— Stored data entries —
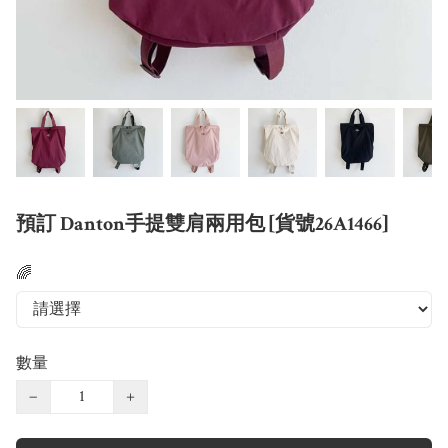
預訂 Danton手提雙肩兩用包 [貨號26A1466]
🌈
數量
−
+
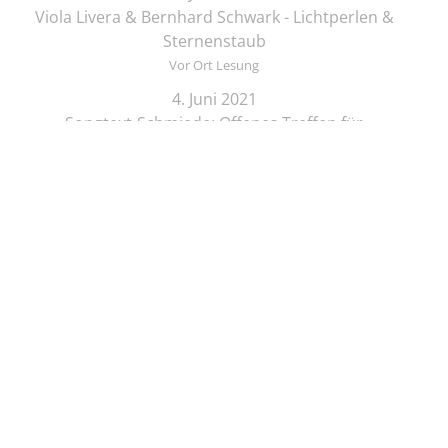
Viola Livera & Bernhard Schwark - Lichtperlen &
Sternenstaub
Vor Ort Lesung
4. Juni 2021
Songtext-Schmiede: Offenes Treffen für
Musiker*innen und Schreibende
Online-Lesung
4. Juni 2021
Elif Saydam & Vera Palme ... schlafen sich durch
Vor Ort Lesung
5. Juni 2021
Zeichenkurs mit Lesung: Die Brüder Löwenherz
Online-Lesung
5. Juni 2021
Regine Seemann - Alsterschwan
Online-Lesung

---

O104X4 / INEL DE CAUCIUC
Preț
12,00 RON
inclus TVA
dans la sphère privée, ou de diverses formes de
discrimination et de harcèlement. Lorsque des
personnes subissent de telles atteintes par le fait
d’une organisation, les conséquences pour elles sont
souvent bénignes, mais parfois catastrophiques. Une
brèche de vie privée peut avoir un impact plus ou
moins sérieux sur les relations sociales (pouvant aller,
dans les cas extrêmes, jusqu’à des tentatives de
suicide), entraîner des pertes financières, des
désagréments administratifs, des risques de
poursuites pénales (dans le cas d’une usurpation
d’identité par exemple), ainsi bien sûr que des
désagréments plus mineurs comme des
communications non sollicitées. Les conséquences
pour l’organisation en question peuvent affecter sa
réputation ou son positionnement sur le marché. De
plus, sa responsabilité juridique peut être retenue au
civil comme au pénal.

— Exercise objective —
Tally the lines above that contain the word "comme", and reply with only the number.

— Result for this task —
2